Виктория недокуренную сигарету в окно швырнула.
— Нет такого романа. И это объективно, Лю. На что похож мужской орган?
— На твой пистолет.
— На отбойный молоток. Он долбит бытие, раздвигает, познаёт его. А на что похож наш орган?
— На устрицу.
— На сферу. Она втягивает бытие в себя, использует его. Два противоположных процесса. Мужчины долбят и нас.
— Да уж…
— И оплодотворяют. И мы рожаем.
— Пока не пробовала…
— Но не создаём. Потому что процесс зачатия и родов в принципе не креативный. Это чистая физиология, от нашего интеллекта и способностей не зависящая. Рожаем, рожаем, рожаем. Людей, а не идеи.
— Как сказала одна акушерка: Анечка, кого только не ебут…
— Слушай! — Виктория шлёпнула её по щеке пухлой. — Так вот. Отбойного молотка у нас нет. Поэтому за идеи и метафизику надо платить. Женственностью. Здоровьем. Есть мощная женская проза. Но взгляни на биографии её создательниц. Твоя любимая Сильвия Платт: депрессия, бессонница, страхи, попытка самоубийства. А потом и самоубийство. Dying is an art like everything else…

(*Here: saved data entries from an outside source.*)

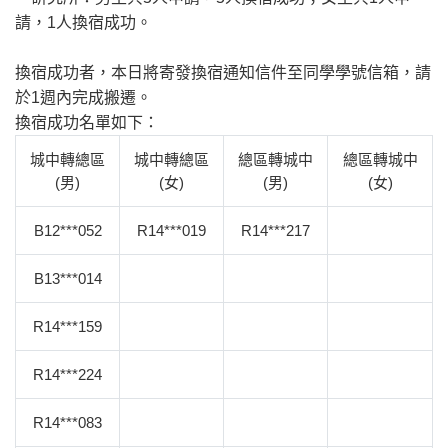
請，1人換宿成功。
換宿成功者，本日將寄發換宿通知信件至同學學號信箱，請
於1週內完成搬遷。
換宿成功名單如下：
城中轉總區
城中轉總區
總區轉城中
總區轉城中
(男)
(女)
(男)
(女)
B12***052
R14***019
R14***217
B13***014
R14***159
R14***224
R14***083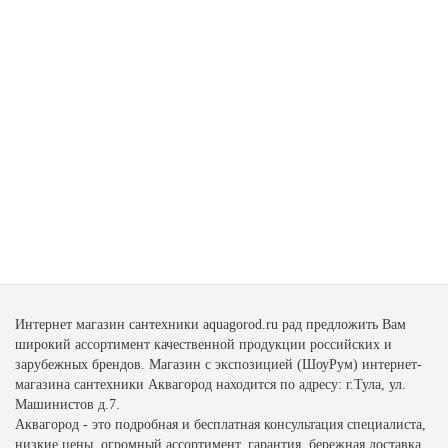
Интернет магазин сантехники aquagorod.ru рад предложить Вам
широкий ассортимент качественной продукции российских и
зарубежных брендов. Магазин с экспозицией (ШоуРум) интернет-
магазина сантехники Аквагород находится по адресу: г.Тула, ул.
Машинистов д.7.
Аквагород - это подробная и бесплатная консультация специалиста,
низкие цены, огромный ассортимент, гарантия, бережная доставка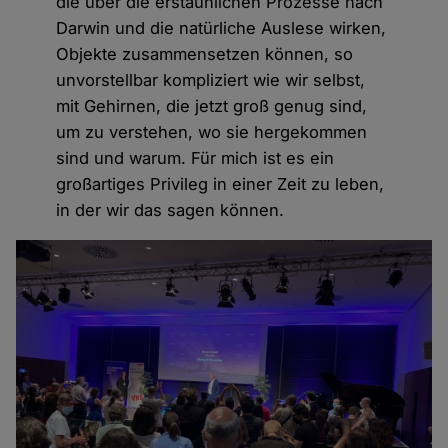
die über die erstaunlichen Prozesse nach
Darwin und die natürliche Auslese wirken,
Objekte zusammensetzen können, so
unvorstellbar kompliziert wie wir selbst,
mit Gehirnen, die jetzt groß genug sind,
um zu verstehen, wo sie hergekommen
sind und warum. Für mich ist es ein
großartiges Privileg in einer Zeit zu leben,
in der wir das sagen können.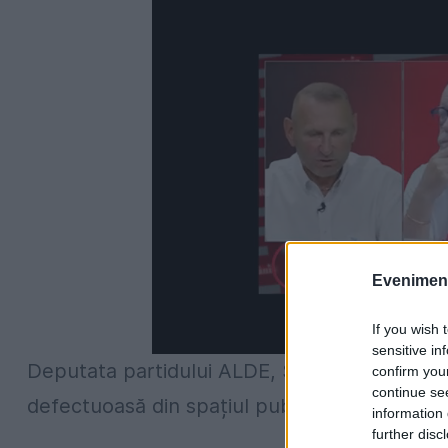
Evenimentu
If you wish 
sensitive in
Deputata partidului ALDE, Steluța Cătăniciu, 
confirm you
continue se
defectuoasă din spațiul public și să își dea d
information 
further disc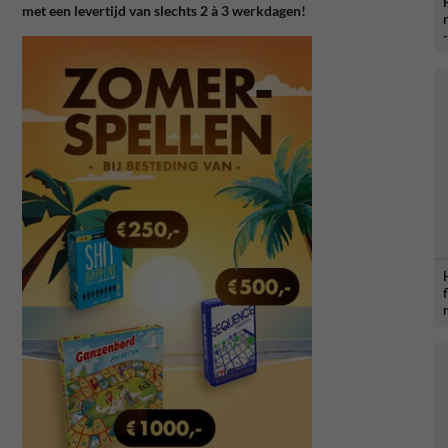
met een levertijd van slechts 2 à 3 werkdagen!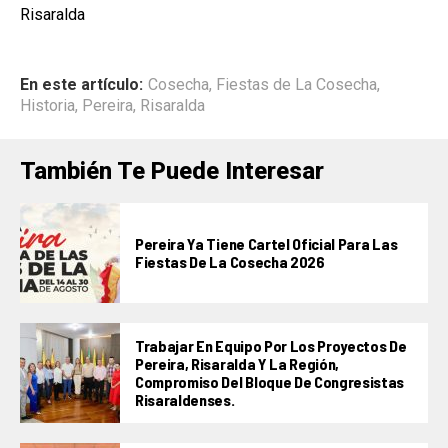
Risaralda
En este artículo:
Cosecha
,
Fiestas de La Cosecha
,
Historia
,
Pereira
,
Risaralda
También Te Puede Interesar
Pereira Ya Tiene Cartel Oficial Para Las
Fiestas De La Cosecha 2026
Trabajar En Equipo Por Los Proyectos De
Pereira, Risaralda Y La Región,
Compromiso Del Bloque De Congresistas
Risaraldenses.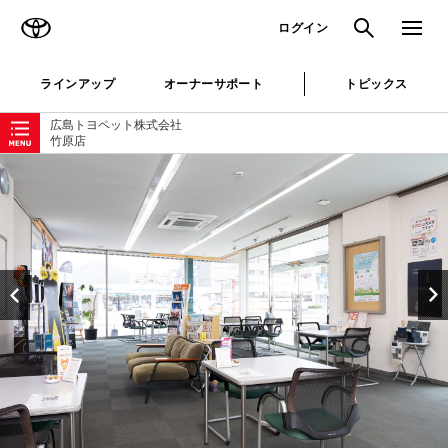
TOYOTA
検索
メニュ
ログイン
ラインアップ
オーナーサポート
トピックス
ローカルナビゲーション
広島トヨペット株式会社
竹原店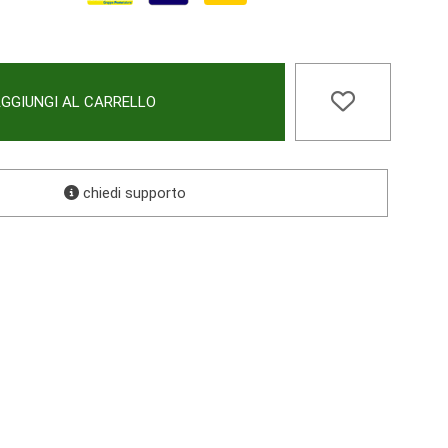
GGIUNGI AL CARRELLO
chiedi supporto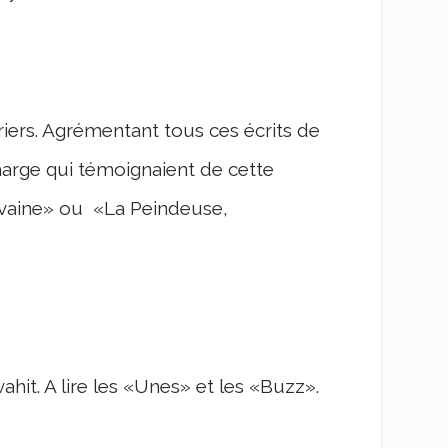
riers. Agrémentant tous ces écrits de
marge qui témoignaient de cette
crivaine» ou «La Peindeuse,
it. A lire les «Unes» et les «Buzz».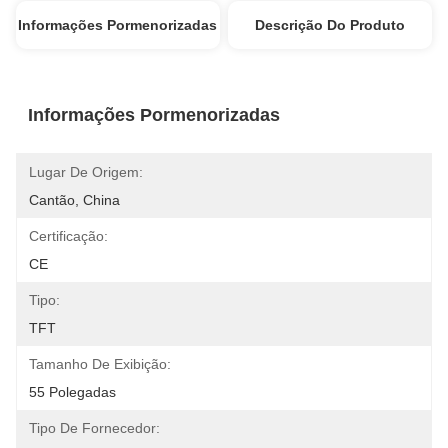
Informações Pormenorizadas
Descrição Do Produto
Informações Pormenorizadas
Lugar De Origem:
Cantão, China
Certificação:
CE
Tipo:
TFT
Tamanho De Exibição:
55 Polegadas
Tipo De Fornecedor: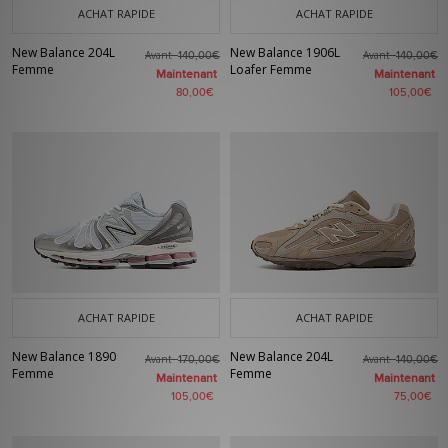
ACHAT RAPIDE
ACHAT RAPIDE
New Balance 204L
New Balance 1906L
Avant
Avant
140,00€
140,00€
Femme
Loafer Femme
Maintenant
Maintenant
80,00€
105,00€
ACHAT RAPIDE
ACHAT RAPIDE
New Balance 1890
New Balance 204L
Avant
Avant
170,00€
140,00€
Femme
Femme
Maintenant
Maintenant
105,00€
75,00€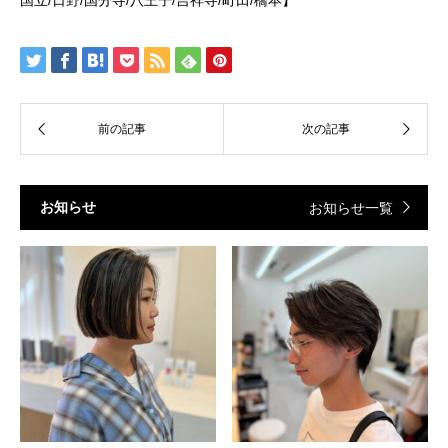
お知らせ
お知らせ一覧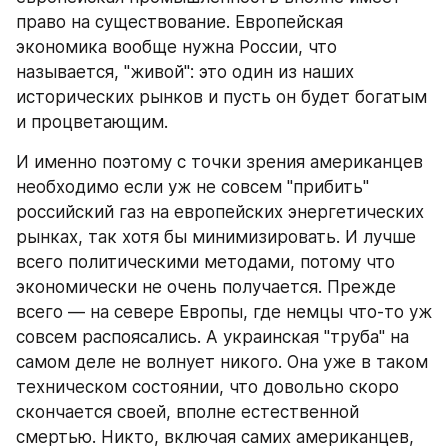
право на существование. Европейская 
экономика вообще нужна России, что 
называется, "живой": это один из наших 
исторических рынков и пусть он будет богатым 
и процветающим.
И именно поэтому с точки зрения американцев 
необходимо если уж не совсем "прибить" 
российский газ на европейских энергетических 
рынках, так хотя бы минимизировать. И лучше 
всего политическими методами, потому что 
экономически не очень получается. Прежде 
всего — на севере Европы, где немцы что-то уж 
совсем распоясались. А украинская "труба" на 
самом деле не волнует никого. Она уже в таком 
техническом состоянии, что довольно скоро 
скончается своей, вполне естественной 
смертью. Никто, включая самих американцев, 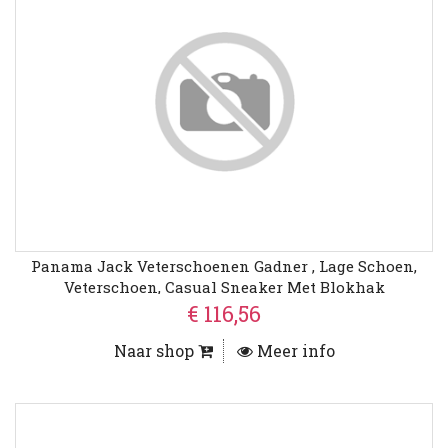
Panama Jack Veterschoenen Gadner , Lage Schoen,
Veterschoen, Casual Sneaker Met Blokhak
€ 116,56
Naar shop
Meer info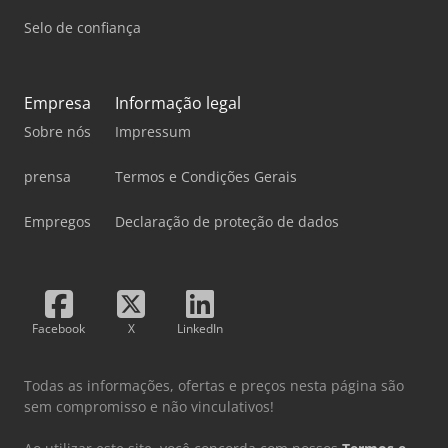
Selo de confiança
Empresa
Informação legal
Sobre nós
Impressum
prensa
Termos e Condições Gerais
Empregos
Declaração de proteção de dados
Facebook
X
LinkedIn
Todas as informações, ofertas e preços nesta página são
sem compromisso e não vinculativos!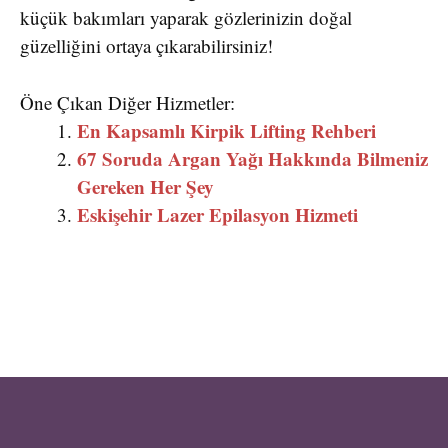
küçük bakımları yaparak gözlerinizin doğal
güzelliğini ortaya çıkarabilirsiniz!
Öne Çıkan Diğer Hizmetler:
En Kapsamlı Kirpik Lifting Rehberi
67 Soruda Argan Yağı Hakkında Bilmeniz
Gereken Her Şey
Eskişehir Lazer Epilasyon Hizmeti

— …аnd I do it exceptionally well. Обож-ж-аю её!
— Вложила голову в газовую духовку.
— Ах, меня не было рядом…
— Ты бы выключила газ, Лю?
— И расцеловала бы её божественные ягодицы…
— Вирджиния Вульф. Детские травмы, сексуальное насилие с шести лет, страхи, депрессии, попытка самоубийства. И ещё одна. Неврастения. Психозы. Биполярное. Роскошный букет болезней. Головные боли. Бессонница. Финал: Dearest, I feel certain I am going mad again…
— Предсмертное?
— Да, Лю.
— А потом пальто с камнями в карманах… ужасно… и объяли меня воды до души моей…
— Я рада, что ты хорошо образованна.
Они стали целоваться...
***
“Любовь? Что такое чудовищная любовь? — думал он. — Чудовищная любовь мешает чудовищной смерти. Чудовищная любовь есть чудовищная жизнь…”
***
...Она с детства поняла, что у пальцев человеческих ног есть, как и у лиц, своё выражение. У пальцев рук — нет, а у ног — есть! Поэтому все и прячут эти пальцы в носки.